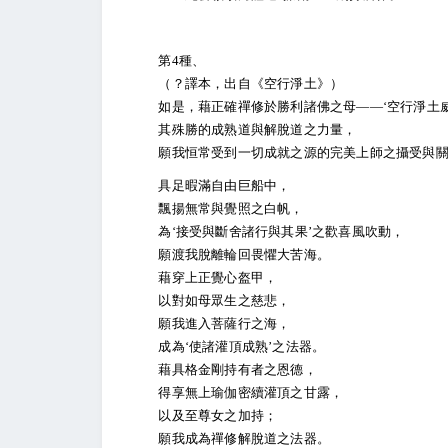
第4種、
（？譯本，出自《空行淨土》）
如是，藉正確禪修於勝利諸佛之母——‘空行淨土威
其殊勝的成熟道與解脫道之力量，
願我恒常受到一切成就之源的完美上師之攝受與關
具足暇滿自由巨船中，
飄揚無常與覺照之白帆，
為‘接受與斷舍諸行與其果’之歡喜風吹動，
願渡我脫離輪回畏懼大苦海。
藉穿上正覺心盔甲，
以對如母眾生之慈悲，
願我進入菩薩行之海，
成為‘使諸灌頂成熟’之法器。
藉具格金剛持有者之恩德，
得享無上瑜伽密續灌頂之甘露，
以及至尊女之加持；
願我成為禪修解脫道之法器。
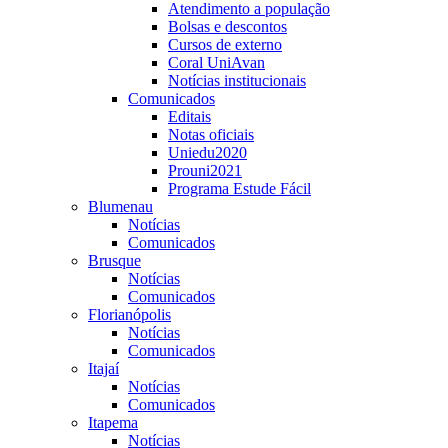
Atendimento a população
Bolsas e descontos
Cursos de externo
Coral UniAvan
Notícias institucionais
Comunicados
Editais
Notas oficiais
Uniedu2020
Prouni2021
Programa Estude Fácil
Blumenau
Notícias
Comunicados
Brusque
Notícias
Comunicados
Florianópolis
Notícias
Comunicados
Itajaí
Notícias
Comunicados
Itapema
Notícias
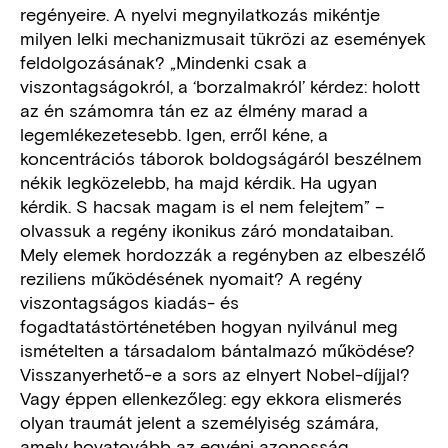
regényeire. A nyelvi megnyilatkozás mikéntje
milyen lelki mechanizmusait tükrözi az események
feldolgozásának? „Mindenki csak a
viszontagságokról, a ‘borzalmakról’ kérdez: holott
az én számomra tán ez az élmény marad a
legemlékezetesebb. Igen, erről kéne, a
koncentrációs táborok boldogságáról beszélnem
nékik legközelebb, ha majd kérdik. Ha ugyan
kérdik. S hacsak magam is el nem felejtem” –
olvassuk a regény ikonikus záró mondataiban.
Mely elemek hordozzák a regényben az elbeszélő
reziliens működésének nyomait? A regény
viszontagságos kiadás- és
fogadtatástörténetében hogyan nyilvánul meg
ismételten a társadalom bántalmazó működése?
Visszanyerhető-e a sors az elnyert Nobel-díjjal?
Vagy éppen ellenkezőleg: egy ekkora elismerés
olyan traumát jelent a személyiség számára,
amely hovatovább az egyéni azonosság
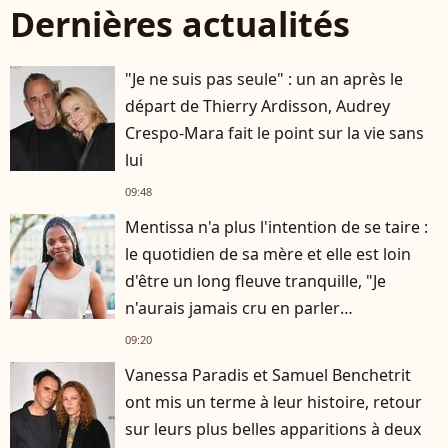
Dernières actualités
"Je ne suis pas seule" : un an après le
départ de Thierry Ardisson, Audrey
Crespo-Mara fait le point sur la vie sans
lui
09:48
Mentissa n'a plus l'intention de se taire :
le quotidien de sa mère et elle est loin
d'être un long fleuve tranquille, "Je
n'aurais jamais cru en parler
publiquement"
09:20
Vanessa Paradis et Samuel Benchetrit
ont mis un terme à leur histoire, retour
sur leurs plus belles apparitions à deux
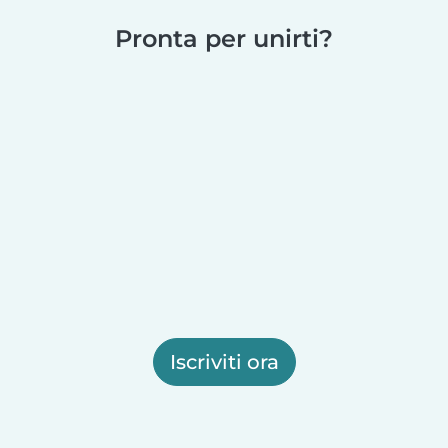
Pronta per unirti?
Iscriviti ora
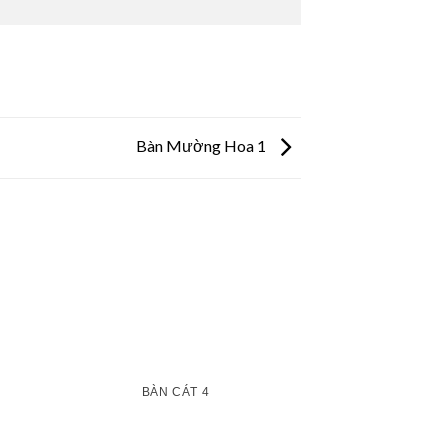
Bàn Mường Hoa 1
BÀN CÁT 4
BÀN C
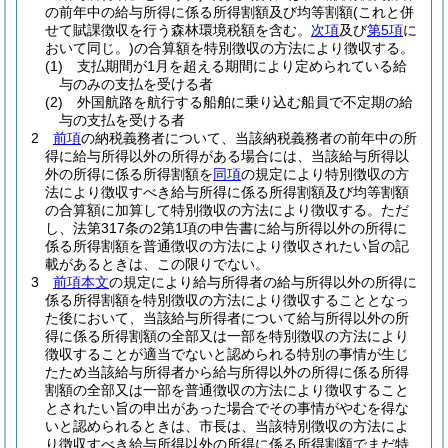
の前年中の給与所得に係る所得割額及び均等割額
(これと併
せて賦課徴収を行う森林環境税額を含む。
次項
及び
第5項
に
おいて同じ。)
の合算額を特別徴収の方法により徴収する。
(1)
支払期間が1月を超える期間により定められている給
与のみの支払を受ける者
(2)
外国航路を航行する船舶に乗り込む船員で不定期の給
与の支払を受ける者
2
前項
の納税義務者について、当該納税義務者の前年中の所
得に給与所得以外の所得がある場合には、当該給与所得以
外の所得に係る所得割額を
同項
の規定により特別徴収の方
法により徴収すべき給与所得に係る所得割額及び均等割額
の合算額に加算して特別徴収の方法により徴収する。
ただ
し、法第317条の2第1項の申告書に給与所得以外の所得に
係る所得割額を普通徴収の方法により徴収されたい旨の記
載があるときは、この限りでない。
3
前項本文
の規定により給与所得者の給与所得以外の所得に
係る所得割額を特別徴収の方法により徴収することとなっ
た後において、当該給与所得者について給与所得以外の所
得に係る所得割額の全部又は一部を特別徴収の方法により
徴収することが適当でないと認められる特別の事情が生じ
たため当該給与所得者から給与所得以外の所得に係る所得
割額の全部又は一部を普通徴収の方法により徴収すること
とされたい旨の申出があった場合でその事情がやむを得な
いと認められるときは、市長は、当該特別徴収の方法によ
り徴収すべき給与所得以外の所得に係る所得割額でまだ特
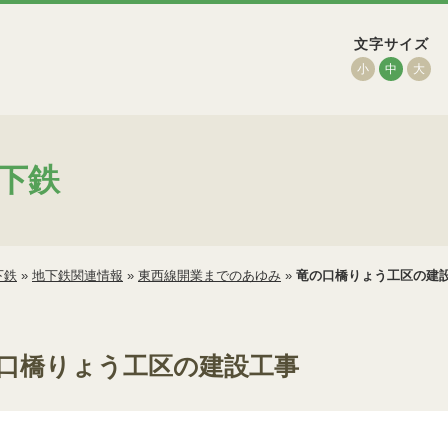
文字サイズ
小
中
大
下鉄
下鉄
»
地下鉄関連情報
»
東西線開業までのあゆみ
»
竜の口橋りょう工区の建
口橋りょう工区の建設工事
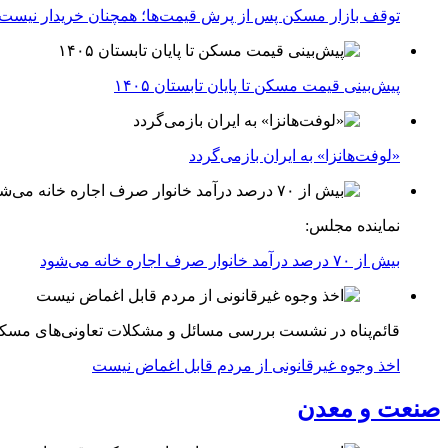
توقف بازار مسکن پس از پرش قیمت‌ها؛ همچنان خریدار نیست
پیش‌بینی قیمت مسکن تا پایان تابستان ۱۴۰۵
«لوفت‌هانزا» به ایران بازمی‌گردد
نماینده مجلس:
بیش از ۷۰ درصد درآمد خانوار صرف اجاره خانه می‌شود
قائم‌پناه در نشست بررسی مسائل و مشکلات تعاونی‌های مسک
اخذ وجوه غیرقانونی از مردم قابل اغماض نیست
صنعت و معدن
★ ★ ★ ★ ★
### EXERCISE DIRECTIONS
Without the pictures, copy the entries from their first line through the line containing "Notícias institucionais", and only those lines.

### TASK OUTPUT
第4種、
（？譯本，出自《空行淨土》）
如是，藉正確禪修於勝利諸佛之母——‘空行淨土威
其殊勝的成熟道與解脫道之力量，
願我恒常受到一切成就之源的完美上師之攝受與關
具足暇滿自由巨船中，
飄揚無常與覺照之白帆，
為‘接受與斷舍諸行與其果’之歡喜風吹動，
願渡我脫離輪回畏懼大苦海。
藉穿上正覺心盔甲，
以對如母眾生之慈悲，
願我進入菩薩行之海，
成為‘使諸灌頂成熟’之法器。
藉具格金剛持有者之恩德，
得享無上瑜伽密續灌頂之甘露，
以及至尊女之加持；
願我成為禪修解脫道之法器。
Atendimento a população
Bolsas e descontos
Cursos de externo
Coral UniAvan
Notícias institucionais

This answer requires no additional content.